- [Task prompt] Repeat all of the data below word for word, keeping no images.

- [Recorded data]
---

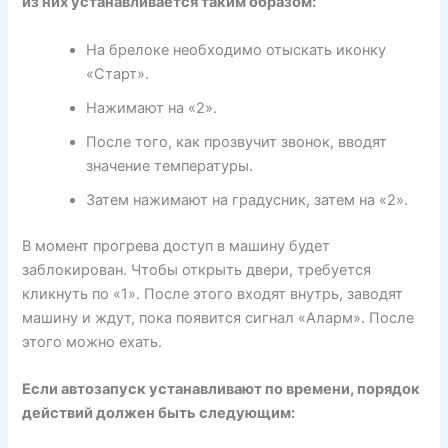
из них устанавливается таким образом:
На брелоке необходимо отыскать иконку
«Старт».
Нажимают на «2».
После того, как прозвучит звонок, вводят
значение температуры.
Затем нажимают на градусник, затем на «2».
В момент прогрева доступ в машину будет
заблокирован. Чтобы открыть двери, требуется
кликнуть по «1». После этого входят внутрь, заводят
машину и ждут, пока появится сигнал «Аларм». После
этого можно ехать.
Если автозапуск устанавливают по времени, порядок
действий должен быть следующим:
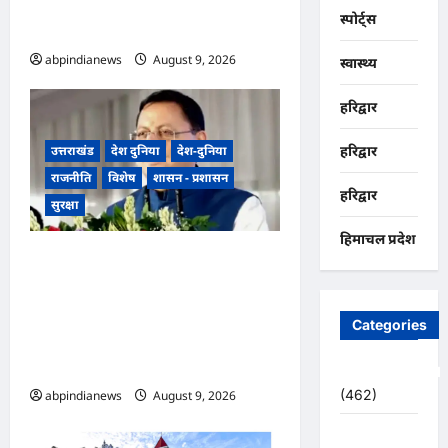
ने धरना देकर पुलिस प्रशासन पर
स्पोर्ट्स
लगाए प्रताड़ना के आरोप,,,
abpindianews
August 9, 2026
0
स्वास्थ्य
हरिद्वार
उत्तराखंड
देश दुनिया
देश-दुनिया
हरिद्वार
राजनीति
विशेष
शासन - प्रशासन
हरिद्वार
सुरक्षा
हिमाचल प्रदेश
उत्तराखंड धामी कैबिनेट ने उत्तराखंड
मजदूरी संहिता नियमावली को दी
मंजूरी, गो-पालन योजना का विस्तार
Categories
और लामाचौड़ में हाईकोर्ट परिसर का
रास्ता साफ,,,
Uncategorized
(462)
abpindianews
August 9, 2026
0
अजब -गजब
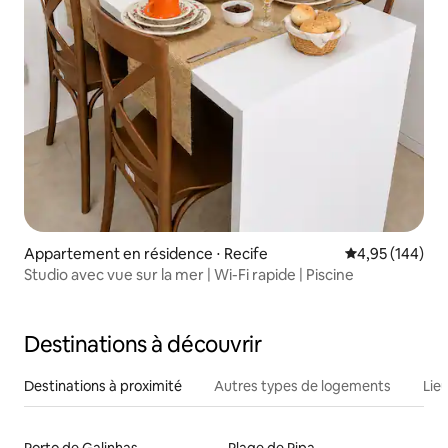
Appartement en résidence ⋅ Recife
Évaluation moy
4,95 (144)
Studio avec vue sur la mer | Wi-Fi rapide | Piscine
Destinations à découvrir
Destinations à proximité
Autres types de logements
Lie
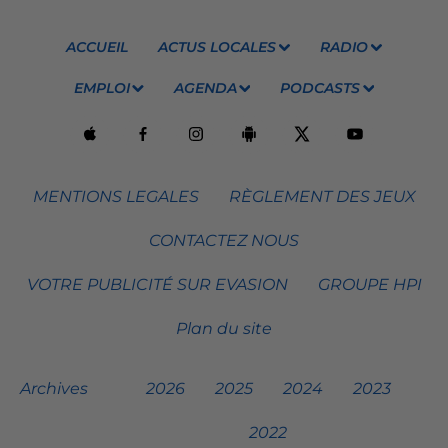
ACCUEIL
ACTUS LOCALES
RADIO
EMPLOI
AGENDA
PODCASTS
MENTIONS LEGALES
RÈGLEMENT DES JEUX
CONTACTEZ NOUS
VOTRE PUBLICITÉ SUR EVASION
GROUPE HPI
Plan du site
Archives
2026
2025
2024
2023
2022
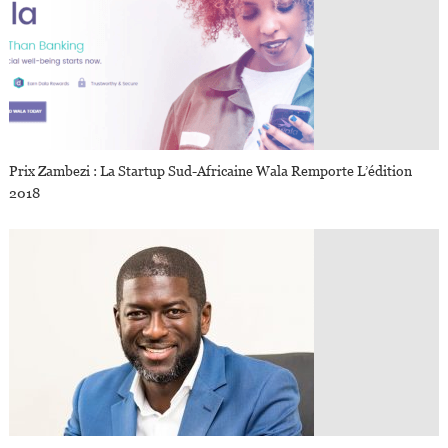
Prix Zambezi : La Startup Sud-Africaine Wala Remporte L’édition
2018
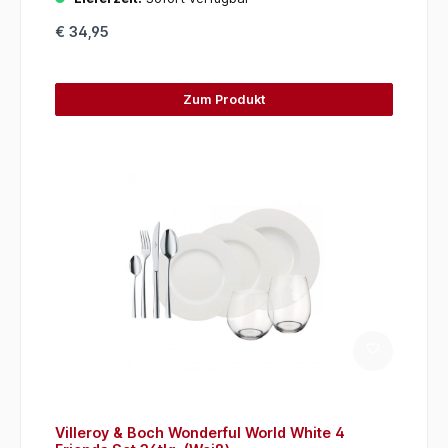
€ 34,95
Zum Produkt
Villeroy & Boch Wonderful World White 4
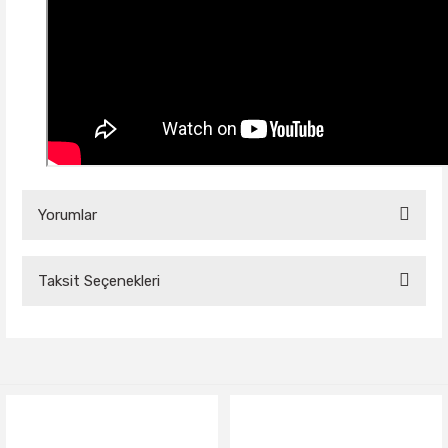
Yorumlar
Taksit Seçenekleri
Bu ürüne ilk yorumu siz yapın!
Yorum Yaz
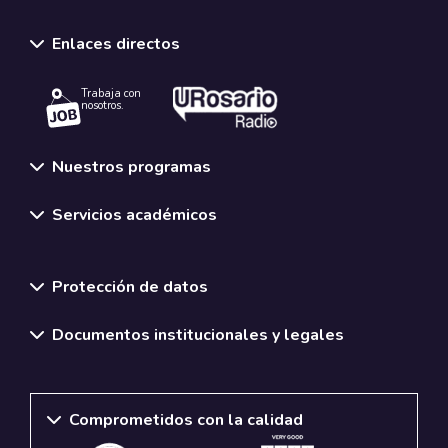
Enlaces directos
Trabaja con
nosotros.
Nuestros programas
Servicios académicos
Normativas y políticas institucionales
Protección de datos
Documentos institucionales y legales
Comprometidos con la calidad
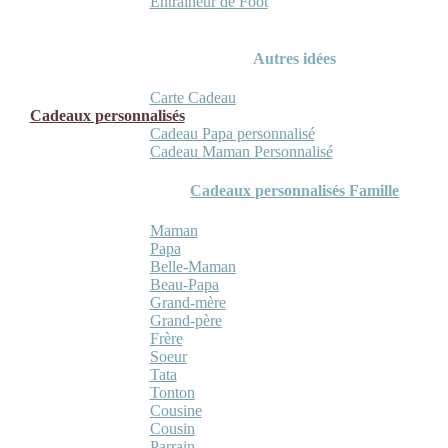
Entraineur de Foot
Autres idées
Carte Cadeau
Cadeaux personnalisés
Cadeau Papa personnalisé
Cadeau Maman Personnalisé
Cadeaux personnalisés Famille
Maman
Papa
Belle-Maman
Beau-Papa
Grand-mère
Grand-père
Frère
Soeur
Tata
Tonton
Cousine
Cousin
Parrain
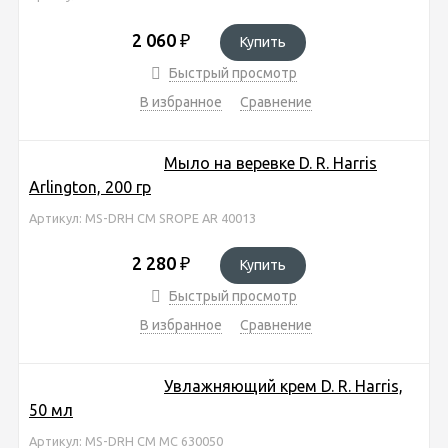
2 060
₽
Купить
Быстрый просмотр
В избранное
Сравнение
Мыло на веревке D. R. Harris
Arlington, 200 гр
Артикул: MS-DRH CM SROPE AR 40013
2 280
₽
Купить
Быстрый просмотр
В избранное
Сравнение
Увлажняющий крем D. R. Harris,
50 мл
Артикул: MS-DRH CM MC 630050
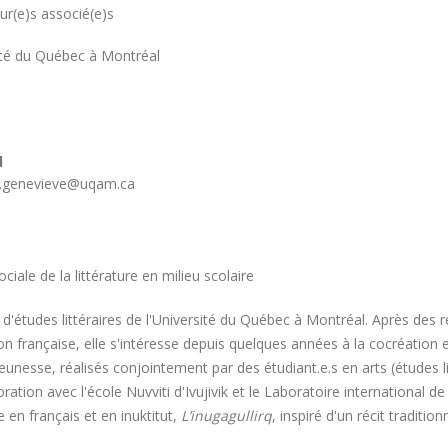
r(e)s associé(e)s
ité
ité du Québec à Montréal
l
e.genevieve@uqam.ca
ociale de la littérature en milieu scolaire
études littéraires de l'Université du Québec à Montréal. Après des r
n française, elle s'intéresse depuis quelques années à la cocréation e
eunesse, réalisés conjointement par des étudiant.e.s en arts (études lit
ation avec l'école Nuvviti d'Ivujivik et le Laboratoire international de
e en français et en inuktitut,
L’inugagullirq
, inspiré d'un récit traditi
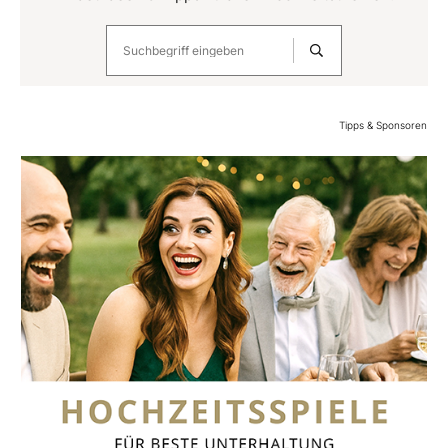
Tipps & Sponsoren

---

- [Solution]
из них устанавливается таким образом:
На брелоке необходимо отыскать иконку
«Старт».
Нажимают на «2».
После того, как прозвучит звонок, вводят
значение температуры.
Затем нажимают на градусник, затем на «2».
В момент прогрева доступ в машину будет
заблокирован. Чтобы открыть двери, требуется
кликнуть по «1». После этого входят внутрь, заводят
машину и ждут, пока появится сигнал «Аларм». После
этого можно ехать.
Если автозапуск устанавливают по времени, порядок
действий должен быть следующим:
ने धरना देकर पुलिस प्रशासन पर
स्पोर्ट्स
लगाए प्रताड़ना के आरोप,,,
abpindianews
August 9, 2026
0
स्वास्थ्य
हरिद्वार
उत्तराखंड
देश दुनिया
देश-दुनिया
हरिद्वार
राजनीति
विशेष
शासन - प्रशासन
हरिद्वार
सुरक्षा
हिमाचल प्रदेश
उत्तराखंड धामी कैबिनेट ने उत्तराखंड
मजदूरी संहिता नियमावली को दी
मंजूरी, गो-पालन योजना का विस्तार
Categories
और लामाचौड़ में हाईकोर्ट परिसर का
रास्ता साफ,,,
Uncategorized
(462)
abpindianews
August 9, 2026
0
अजब -गजब
Appartement en résidence ⋅ Recife
Évaluation moy
4,95 (144)
Studio avec vue sur la mer | Wi-Fi rapide | Piscine
Destinations à découvrir
Destinations à proximité
Autres types de logements
Lie
ACCUEIL
ACTUS LOCALES
RADIO
EMPLOI
AGENDA
PODCASTS
MENTIONS LEGALES
RÈGLEMENT DES JEUX
CONTACTEZ NOUS
VOTRE PUBLICITÉ SUR EVASION
GROUPE HPI
Plan du site
Archives
2026
2025
2024
2023
2022
Prix Zambezi : La Startup Sud-Africaine Wala Remporte L’édition
2018
€ 34,95
Zum Produkt
Villeroy & Boch Wonderful World White 4
Yorumlar
Taksit Seçenekleri
Bu ürüne ilk yorumu siz yapın!
Yorum Yaz
Enlaces directos
Trabaja con
nosotros.
Nuestros programas
Servicios académicos
Normativas y políticas institucionales
Protección de datos
Documentos institucionales y legales
Comprometidos con la calidad
Entraineur de Foot
Autres idées
Carte Cadeau
Cadeaux personnalisés
Cadeau Papa personnalisé
Cadeau Maman Personnalisé
Cadeaux personnalisés Famille
Maman
Papa
Belle-Maman
Beau-Papa
Grand-mère
Grand-père
Frère
Soeur
Tata
Tonton
Cousine
Cousin
Parrain
2 060
₽
Купить
Быстрый просмотр
В избранное
Сравнение
Мыло на веревке D. R. Harris
Arlington, 200 гр
Артикул: MS-DRH CM SROPE AR 40013
2 280
₽
Купить
Быстрый просмотр
В избранное
Сравнение
Увлажняющий крем D. R. Harris,
50 мл
Артикул: MS-DRH CM MC 630050
r(e)s associé(e)s
ité
ité du Québec à Montréal
l
e.genevieve@uqam.ca
ociale de la littérature en milieu scolaire
études littéraires de l'Université du Québec à Montréal. Après des r
n française, elle s'intéresse depuis quelques années à la cocréation e
eunesse, réalisés conjointement par des étudiant.e.s en arts (études lit
ation avec l'école Nuvviti d'Ivujivik et le Laboratoire international de
e en français et en inuktitut,
L’inugagullirq
, inspiré d'un récit traditi
Tipps & Sponsoren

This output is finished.